-------- Input --------

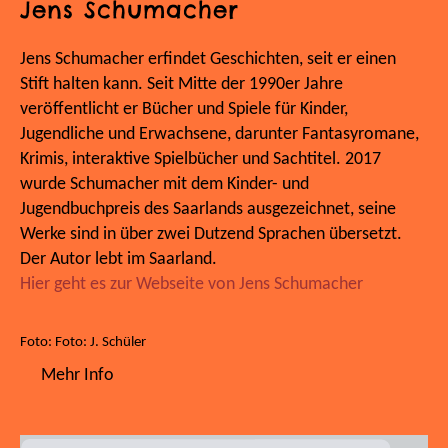
Jens Schumacher
Jens Schumacher erfindet Geschichten, seit er einen
Stift halten kann. Seit Mitte der 1990er Jahre
veröffentlicht er Bücher und Spiele für Kinder,
Jugendliche und Erwachsene, darunter Fantasyromane,
Krimis, interaktive Spielbücher und Sachtitel. 2017
wurde Schumacher mit dem Kinder- und
Jugendbuchpreis des Saarlands ausgezeichnet, seine
Werke sind in über zwei Dutzend Sprachen übersetzt.
Der Autor lebt im Saarland.
Hier geht es zur Webseite von Jens Schumacher
Foto: Foto: J. Schüler
Mehr Info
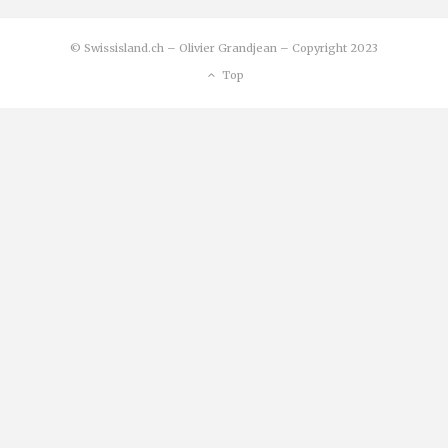
© Swissisland.ch – Olivier Grandjean – Copyright 2023
Top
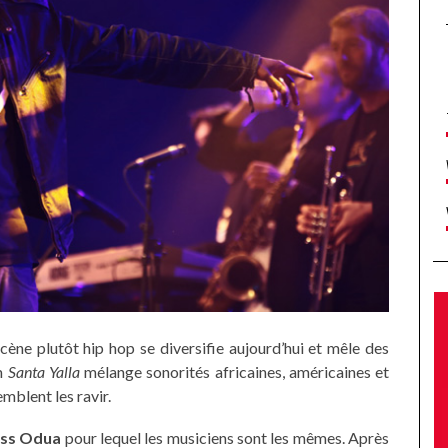
ène plutôt hip hop se diversifie aujourd’hui et mêle des
um
Santa Yalla
mélange sonorités africaines, américaines et
emblent les ravir.
iss Odua
pour lequel les musiciens sont les mêmes. Après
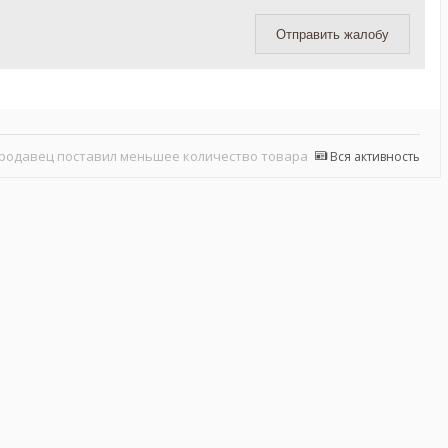
Отправить жалобу
родавец поставил меньшее количество товара
Вся активность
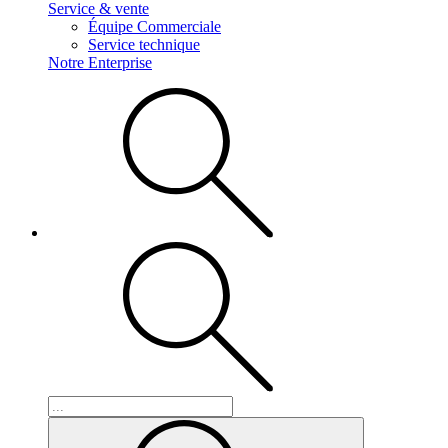
Service & vente
Équipe Commerciale
Service technique
Notre Enterprise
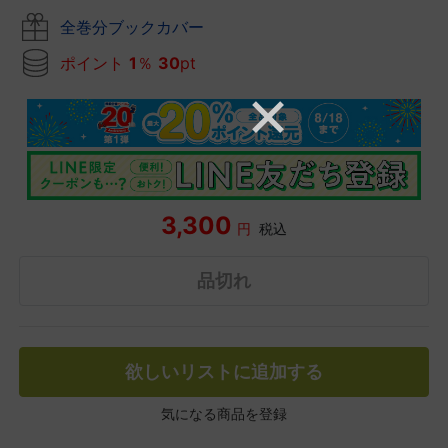
全巻分ブックカバー
ポイント
1
％
30
pt
3,300
円
税込
品切れ
欲しいリストに追加する
気になる商品を登録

--------

Print exactly the lines from the line with "Service & vente" through the end of the data, both ends included, and print no pictures.

Service & vente
Équipe Commerciale
Service technique
Notre Enterprise
全巻分ブックカバー
ポイント
1
％
30
pt
3,300
円
税込
品切れ
欲しいリストに追加する
気になる商品を登録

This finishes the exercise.